For this list, you can manage it through the following operations:
- Click on the workspace and DataKit version for dropdown filtering;
- In the search bar, directly enter the host name, running ID, IP address, and other information to locate the data;
- You can check "Only show online hosts" and filter out hosts that have reported data within the last 10 minutes, 15 minutes, 30 minutes, 1 hour, or 3 hours based on the time selection.
-
You can export the DataKit list data for subsequent problem backtracking and usage as expansion report basis.
-
The display information of the specific list can be adjusted through the display columns:
Note: If the current platform's DataKit usage exceeds the license limit, you need to pay attention to the DataKit usage of each workspace. At the same time, if this situation occurs, the management backend and workspace login users need to perform subsequent renewal operations, and the Guance version cannot be upgraded temporarily. If you need to increase the number of DataKits, please contact your account manager to purchase more.
Global Configuration¶
Incident Tracking Level Management¶
You can uniformly manage the incident tracking Issue level configuration of each workspace from this entry.

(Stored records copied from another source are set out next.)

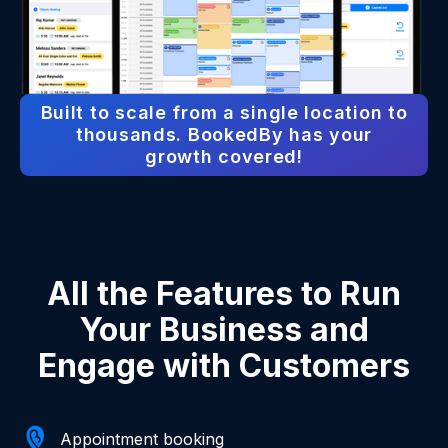
Built to scale from a single location to
thousands. BookedBy has your
growth covered!
All the Features to Run
Your Business and
Engage with Customers
Appointment booking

Note: After enabling the global configuration, the incident tracking level configured at the workspace level will no longer apply.
Click Add Level, select the level color block, enter the level name and its description, and the creation will be successful.
For levels, you can perform the following operations:
-
Edit: Click the edit button to modify the color, name, and description of the current custom level.
-
Delete: Click to delete the current level. After deletion, if the workspace has monitors, intelligent monitoring, issue auto-discovery, and other rules that apply this level, the level of newly created issues will be set to empty.
Global DCA Configuration¶
DCA is the DataKit online management platform. On this platform, you can view the running status of DataKit and uniformly manage and configure collectors, blacklists, and Pipelines.
After enabling this configuration, the DCA address configuration here will be synchronized to all workspaces, and the original DCA address configured in the workspace will be overwritten.
- Enable the switch;
- Enter the new DCA access address;
- Click OK.
After enabling the new configuration here, click the "Configure DCA Address" button in the workspace, and the address will be automatically filled with the address configured in the management backend, and it cannot be edited.
If you choose to turn off the DCA configuration, the workspace will revert to the original DCA configuration. At this time, you can edit the DCA address.